BEGIN

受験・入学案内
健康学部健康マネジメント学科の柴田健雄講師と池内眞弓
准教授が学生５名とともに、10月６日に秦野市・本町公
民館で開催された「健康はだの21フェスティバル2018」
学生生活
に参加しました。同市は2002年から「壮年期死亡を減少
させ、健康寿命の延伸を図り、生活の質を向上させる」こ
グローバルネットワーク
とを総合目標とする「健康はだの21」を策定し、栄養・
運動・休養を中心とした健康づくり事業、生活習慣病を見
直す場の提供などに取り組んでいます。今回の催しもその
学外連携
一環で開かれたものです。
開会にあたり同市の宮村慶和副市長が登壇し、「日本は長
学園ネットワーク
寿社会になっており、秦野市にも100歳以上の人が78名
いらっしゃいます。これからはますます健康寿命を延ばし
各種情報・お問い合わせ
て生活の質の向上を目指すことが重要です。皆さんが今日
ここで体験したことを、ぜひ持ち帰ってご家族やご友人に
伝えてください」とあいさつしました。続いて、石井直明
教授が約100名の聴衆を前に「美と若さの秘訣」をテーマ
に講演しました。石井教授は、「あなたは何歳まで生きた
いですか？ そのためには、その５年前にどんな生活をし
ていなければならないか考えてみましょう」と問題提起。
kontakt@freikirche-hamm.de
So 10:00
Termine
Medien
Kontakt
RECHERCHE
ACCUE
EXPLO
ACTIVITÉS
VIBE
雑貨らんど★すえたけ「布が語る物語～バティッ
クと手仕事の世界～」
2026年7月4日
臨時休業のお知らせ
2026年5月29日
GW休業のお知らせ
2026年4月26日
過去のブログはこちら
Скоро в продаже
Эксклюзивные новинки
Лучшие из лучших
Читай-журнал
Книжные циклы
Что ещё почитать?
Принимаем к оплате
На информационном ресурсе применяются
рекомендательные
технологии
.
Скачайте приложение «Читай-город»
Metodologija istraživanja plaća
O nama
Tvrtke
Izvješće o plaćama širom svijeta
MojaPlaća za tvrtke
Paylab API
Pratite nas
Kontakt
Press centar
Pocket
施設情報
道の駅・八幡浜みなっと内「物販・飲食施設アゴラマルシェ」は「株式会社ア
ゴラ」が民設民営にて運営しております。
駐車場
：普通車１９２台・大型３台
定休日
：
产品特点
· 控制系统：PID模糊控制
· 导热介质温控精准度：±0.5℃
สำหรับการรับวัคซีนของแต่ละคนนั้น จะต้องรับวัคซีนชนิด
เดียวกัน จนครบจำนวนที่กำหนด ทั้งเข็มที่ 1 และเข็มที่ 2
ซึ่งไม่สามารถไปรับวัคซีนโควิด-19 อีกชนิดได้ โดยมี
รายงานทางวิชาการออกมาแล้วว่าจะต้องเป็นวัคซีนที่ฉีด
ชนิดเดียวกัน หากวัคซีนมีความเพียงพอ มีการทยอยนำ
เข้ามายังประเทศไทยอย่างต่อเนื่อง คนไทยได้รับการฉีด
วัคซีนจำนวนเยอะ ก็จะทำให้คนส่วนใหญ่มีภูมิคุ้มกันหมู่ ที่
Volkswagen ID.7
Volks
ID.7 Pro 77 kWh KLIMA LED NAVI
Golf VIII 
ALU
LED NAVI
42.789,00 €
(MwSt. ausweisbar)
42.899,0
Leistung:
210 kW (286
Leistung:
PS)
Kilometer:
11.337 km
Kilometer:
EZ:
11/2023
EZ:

END

== WORK ORDER ==
Which of the lines in the listing above include "Читай"? Report each of them.

== OUTPUT ==
Читай-журнал
Скачайте приложение «Читай-город»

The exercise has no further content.